How about the case n=2? First we need to find the distribution of \(X_1+X_2\):
\[ \begin{aligned} &P(X_1+X_2=k) = \sum_{i=1}^{k-1} P(X_1+X_2=k\vert X_2=i)P(X_2=i)=\\ &\sum_{i=1}^{k-1} P(X_1=k-i)P(X_2=i) = \\ &\sum_{i=1}^{k-1} p(1-p)^{k-i-1}p(1-p)^{i-1} =(k-1)p^2(1-p)^{k-2} \\ &k=2,3,.. \end{aligned} \] and we can use R to find M:
find.median <- function (p)
{
dgeom2 <- function(k,p) {(k-1)*p^2*(1-p)^(k-2)}
M <- 1
F <- 0
repeat {
M <- M+1
F <- F+dgeom2(M,0.1)
if(F>=0.5) break
}
M
}
find.median(0.1)## [1] 17What about n=3?
\[ \begin{aligned} &P(X_1+X_2+X_3=k) = \sum_{i=1}^{k-1} P(X_1+X_2+X_3=k\vert X_3=i)P(X_3=i)=\\ &\sum_{i=1}^{k-1} P(X_1+X_2=k-i)P(X_3=i) = \\ &\sum_{i=1}^{k-1} (k-i-1)p^2(1-p)^{k-i-2}p(1-p)^{i-1} =\\ &p^3(1-p)^{k-3}\sum_{i=1}^{k-1} (k-1-i) =\\ &p^3(1-p)^{k-3}\sum_{j=0}^{k-2} j =\\ &p^3(1-p)^{k-3}\frac{(k-2)(k-1)}{2}\\ &k=3,4,,.. \end{aligned} \]
This still works but gets worse for more terms.
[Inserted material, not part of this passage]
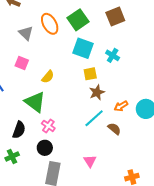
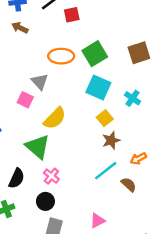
orange ellipse: (50, 24) -> (61, 56), turned -65
gray triangle: (26, 33) -> (40, 82), moved
yellow square: (90, 74) -> (105, 118), turned -32
yellow semicircle: (48, 77) -> (55, 118), size x1.5
pink triangle: (90, 161) -> (97, 221), turned 32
Alternatively we can use simulation:
find.median <- function (n, p, B=10000)
{
x<-rep(0,B)
for(i in 1:n) x <- x+rgeom(B,p)+1
return(quantile(x,0.5))
}
find.median(20, 0.1)## 50%
## 197and this works for any reasonably small number n.
Finally we have another solution if n is very large: let’s use the Central Limit Theorem. recall that \(var(X_1)=(1-p)/p^2\), so
\[ \begin{aligned} &\frac12=P(T\le M) = \\ &P\left(\sqrt{n}\frac{T/n-E[T]}{sd(T)}\le \sqrt{n}\frac{M/n-1/p}{\sqrt{(1-p)/p^2}} \right) = \Phi(\sqrt{n}\frac{pM/n-1}{\sqrt{1-p}})\\ &\sqrt{n}\frac{pM/n-1}{\sqrt{1-p}} =\Phi^{-1}(1/2)=0\\ &pM/n-1 = 0\\ &M=n/p \end{aligned} \]
and we see that for large n they are indeed the same. Of course that raises the question how large n has to be for this to work.